• Task description:
Pictures stay out of the output. Return exactly the lines below from the one with "Uses Calibri 11pt for body text. Easily" down to the one with "Goose Hunting", both included, and nothing more.
** Records to process follows **
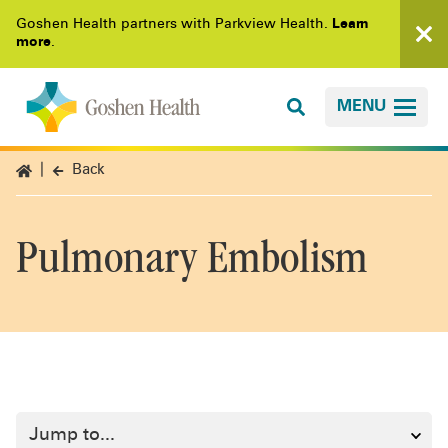
Goshen Health partners with Parkview Health.
Learn
more
.
MENU
Back
Pulmonary Embolism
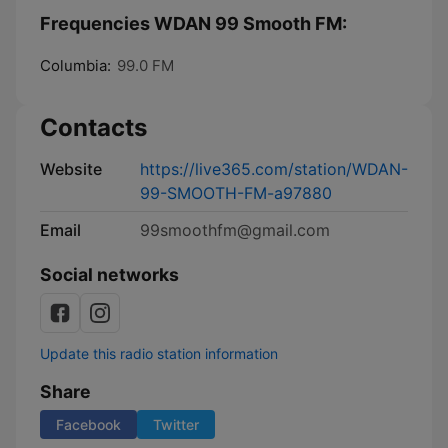
Frequencies WDAN 99 Smooth FM:
Columbia:
99.0 FM
Contacts
Website
https://live365.com/station/WDAN-
99-SMOOTH-FM-a97880
Email
99smoothfm@gmail.com
Social networks
Update this radio station information
Share
Facebook
Twitter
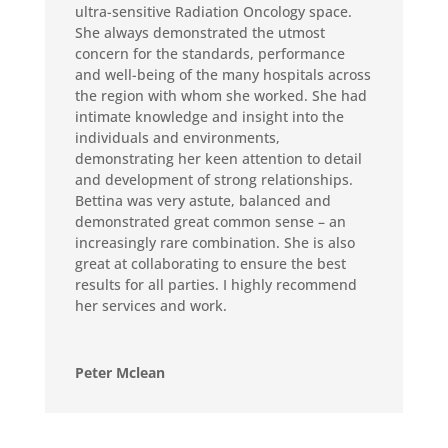
ultra-sensitive Radiation Oncology space.
She always demonstrated the utmost
concern for the standards, performance
and well-being of the many hospitals across
the region with whom she worked. She had
intimate knowledge and insight into the
individuals and environments,
demonstrating her keen attention to detail
and development of strong relationships.
Bettina was very astute, balanced and
demonstrated great common sense – an
increasingly rare combination. She is also
great at collaborating to ensure the best
results for all parties. I highly recommend
her services and work.
Peter Mclean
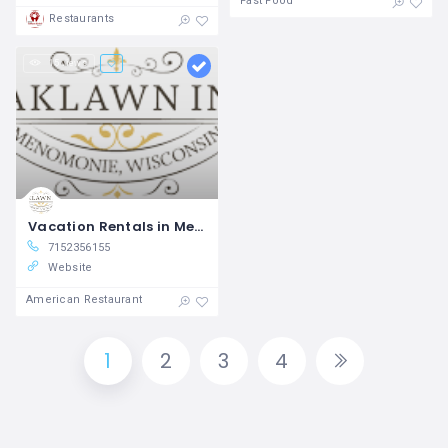
Fast Food
Restaurants
15 views
Vacation Rentals in Menomonie Oaklawn Inn
7152356155
Website
American Restaurant
1
2
3
4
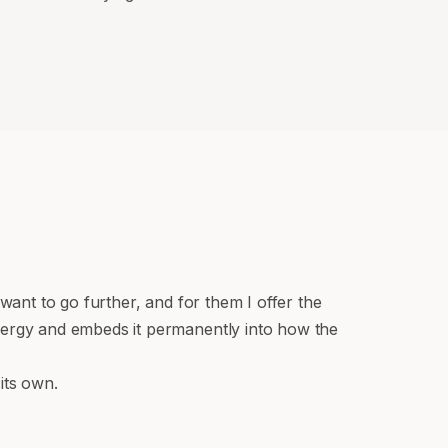
ant to go further, and for them I offer the
nergy and embeds it permanently into how the
its own.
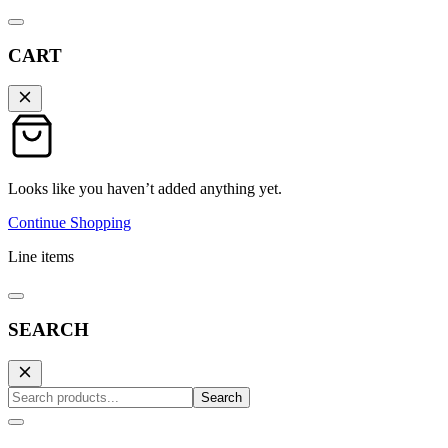
CART
Looks like you haven’t added anything yet.
Continue Shopping
Line items
SEARCH
Search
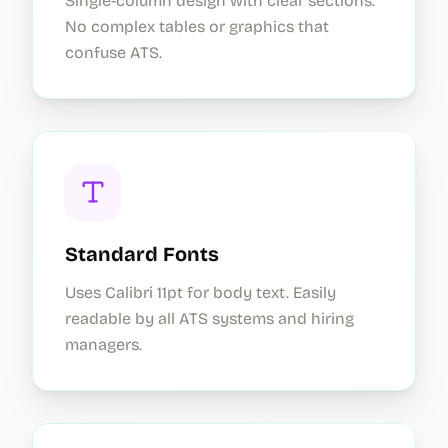
Single-column design with clear sections.
No complex tables or graphics that
confuse ATS.
Standard Fonts
Uses Calibri 11pt for body text. Easily
readable by all ATS systems and hiring
managers.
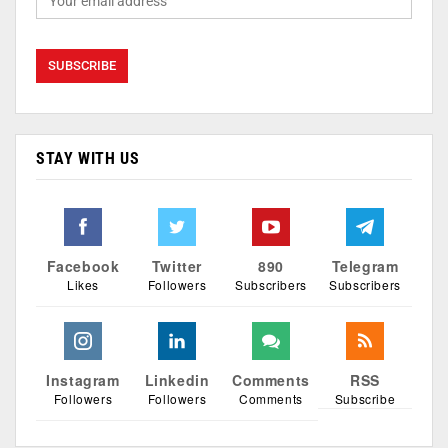
STAY WITH US
Facebook
Twitter
890
Telegram
Likes
Followers
Subscribers
Subscribers
Instagram
Linkedin
Comments
RSS
Followers
Followers
Comments
Subscribe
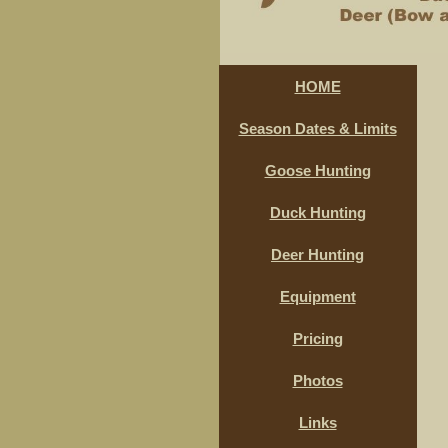
HOME
Season Dates & Limits
Goose Hunting
Duck Hunting
Deer Hunting
Equipment
Pricing
Photos
Links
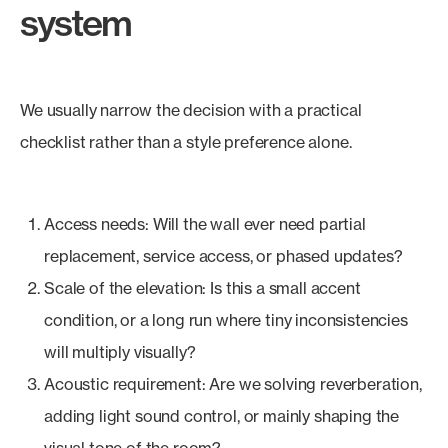
system
We usually narrow the decision with a practical
checklist rather than a style preference alone.
Access needs: Will the wall ever need partial
replacement, service access, or phased updates?
Scale of the elevation: Is this a small accent
condition, or a long run where tiny inconsistencies
will multiply visually?
Acoustic requirement: Are we solving reverberation,
adding light sound control, or mainly shaping the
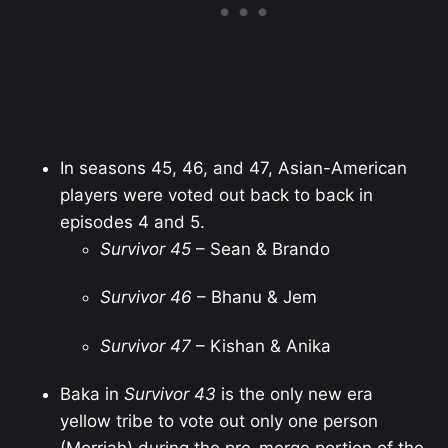
In seasons 45, 46, and 47, Asian-American
players were voted out back to back in
episodes 4 and 5.
Survivor 45
– Sean & Brando
Survivor 46
– Bhanu & Jem
Survivor 47
– Kishan & Anika
Baka in
Survivor 43
is the only new era
yellow tribe to vote out only one person
(Morriah) during the pre-merge portion of the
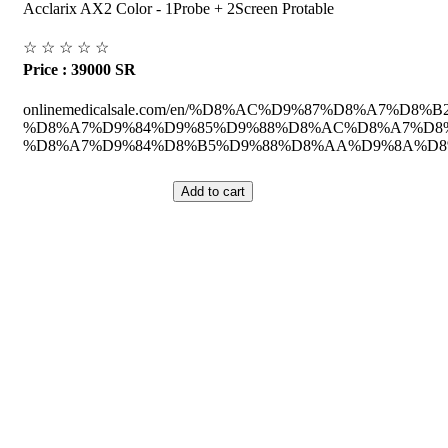
Acclarix AX2 Color - 1Probe + 2Screen Protable
☆
☆
☆
☆
☆
Price : 39000 SR
onlinemedicalsale.com/en/%D8%AC%D9%87%D8%A7%D8%B2
%D8%A7%D9%84%D9%85%D9%88%D8%AC%D8%A7%D8%
%D8%A7%D9%84%D8%B5%D9%88%D8%AA%D9%8A%D8%A
ed Equipment's.
Saudi Arabia.
he Medical Health Care field, and to achieve our goals with the staff we 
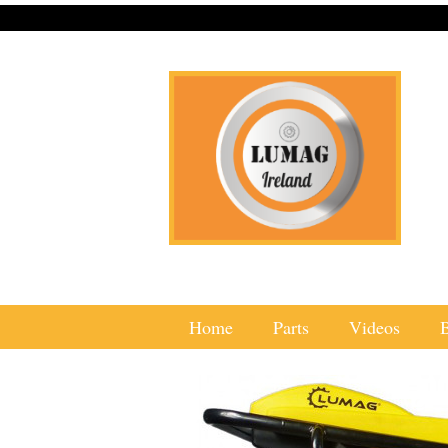
Home
Parts
Videos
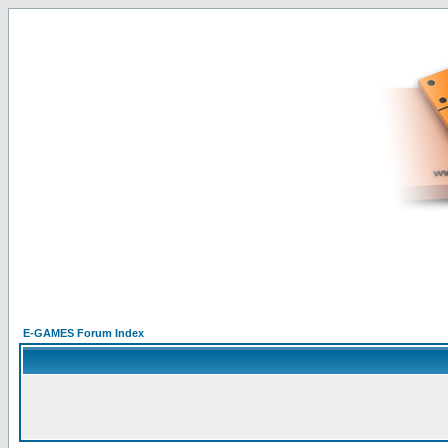
E-GAMES Forum Index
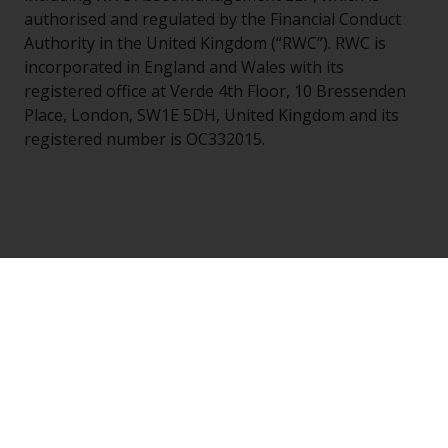
authorised and regulated by the Financial Conduct
Authority in the United Kingdom (“RWC”). RWC is
incorporated in England and Wales with its
registered office at Verde 4th Floor, 10 Bressenden
Place, London, SW1E 5DH, United Kingdom and its
registered number is OC332015.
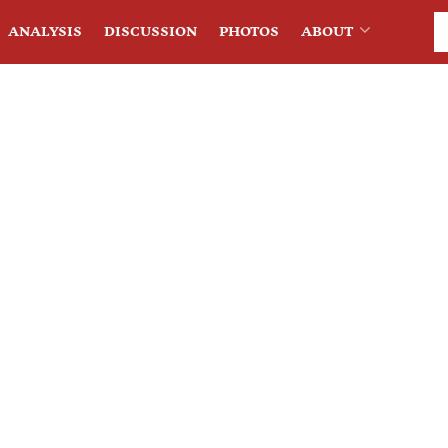
ANALYSIS
DISCUSSION
PHOTOS
ABOUT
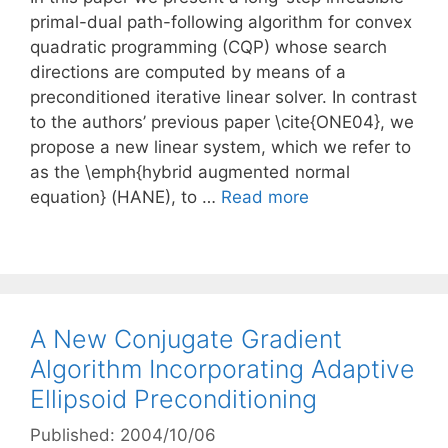
primal-dual path-following algorithm for convex
quadratic programming (CQP) whose search
directions are computed by means of a
preconditioned iterative linear solver. In contrast
to the authors’ previous paper \cite{ONE04}, we
propose a new linear system, which we refer to
as the \emph{hybrid augmented normal
equation} (HANE), to …
Read more
A New Conjugate Gradient
Algorithm Incorporating Adaptive
Ellipsoid Preconditioning
Published: 2004/10/06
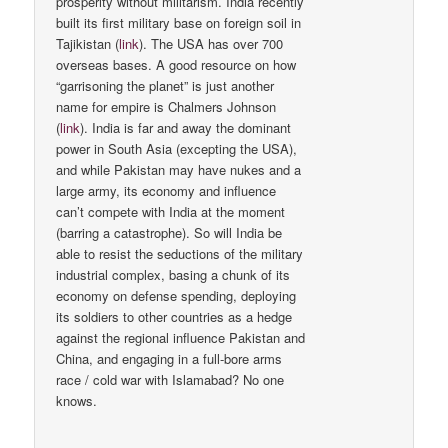
prosperity without militarism. India recently
built its first military base on foreign soil in
Tajikistan (
link
). The USA has over 700
overseas bases. A good resource on how
“garrisoning the planet” is just another
name for empire is Chalmers Johnson
(
link
). India is far and away the dominant
power in South Asia (excepting the USA),
and while Pakistan may have nukes and a
large army, its economy and influence
can’t compete with India at the moment
(barring a catastrophe). So will India be
able to resist the seductions of the military
industrial complex, basing a chunk of its
economy on defense spending, deploying
its soldiers to other countries as a hedge
against the regional influence Pakistan and
China, and engaging in a full-bore arms
race / cold war with Islamabad? No one
knows.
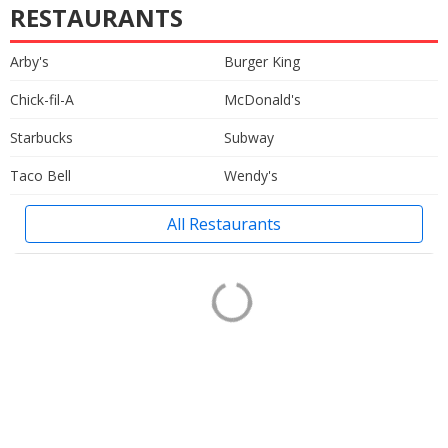
RESTAURANTS
Arby's
Burger King
Chick-fil-A
McDonald's
Starbucks
Subway
Taco Bell
Wendy's
All Restaurants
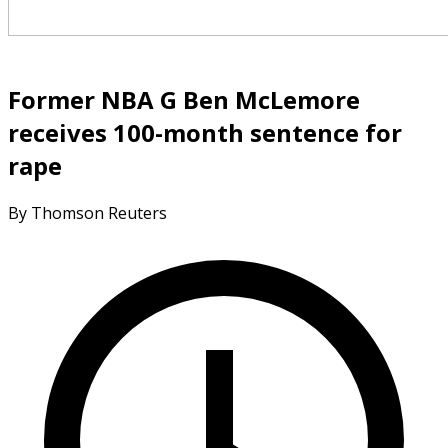
Former NBA G Ben McLemore
receives 100-month sentence for
rape
By Thomson Reuters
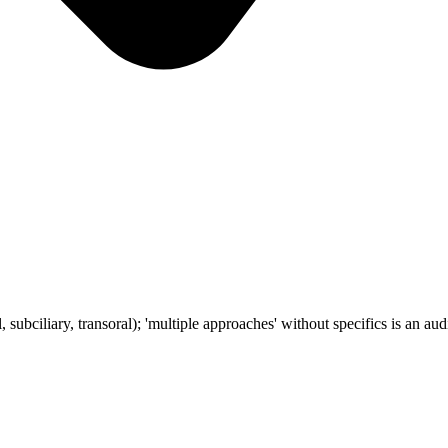
subciliary, transoral); 'multiple approaches' without specifics is an audi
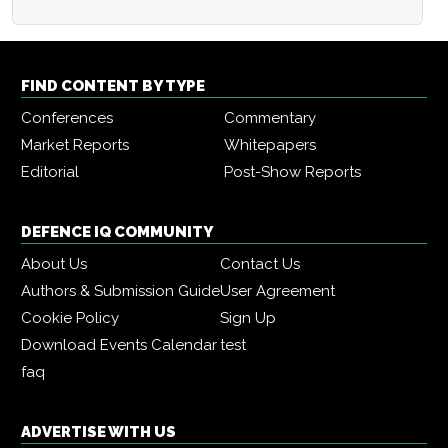
FIND CONTENT BY TYPE
Conferences
Commentary
Market Reports
Whitepapers
Editorial
Post-Show Reports
DEFENCE IQ COMMUNITY
About Us
Contact Us
Authors & Submission Guide
User Agreement
Cookie Policy
Sign Up
Download Events Calendar
test
faq
ADVERTISE WITH US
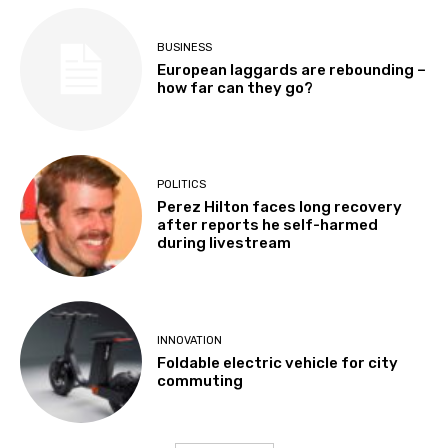
BUSINESS
European laggards are rebounding –
how far can they go?
POLITICS
Perez Hilton faces long recovery
after reports he self-harmed
during livestream
INNOVATION
Foldable electric vehicle for city
commuting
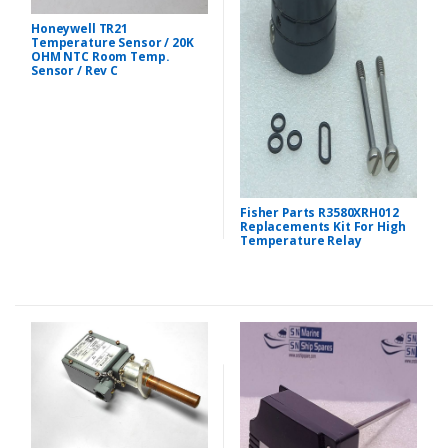
Honeywell TR21
Temperature Sensor / 20K
OHM NTC Room Temp.
Sensor / Rev C
Fisher Parts R3580XRH012
Replacements Kit For High
Temperature Relay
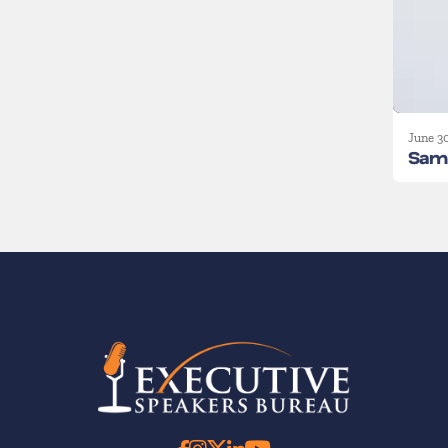
June 3
Sam 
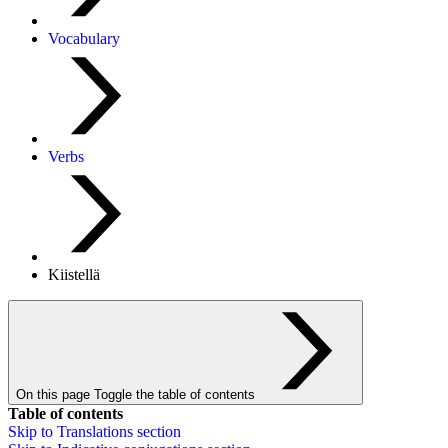
Vocabulary
Verbs
Kiistellä
On this page
Toggle the table of contents
Table of contents
Skip to
Translations
section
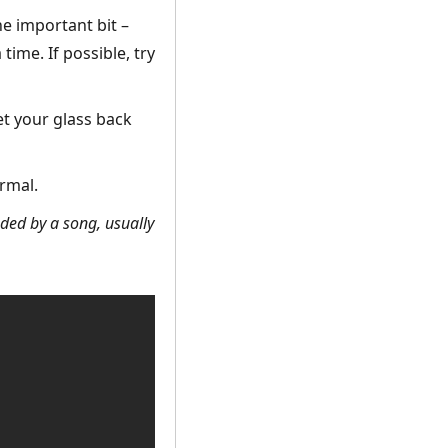
he important bit –
time. If possible, try
et your glass back
rmal.
eded by a song, usually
** End of Records to process **
• The completed task:
Uses Calibri 11pt for body text. Easily
readable by all ATS systems and hiring
managers.
STAY WITH US
Facebook
Twitter
890
Telegram
Likes
Followers
Subscribers
Subscribers
Instagram
Linkedin
Comments
RSS
Followers
Followers
Comments
Subscribe
HOME
Season Dates & Limits
Goose Hunting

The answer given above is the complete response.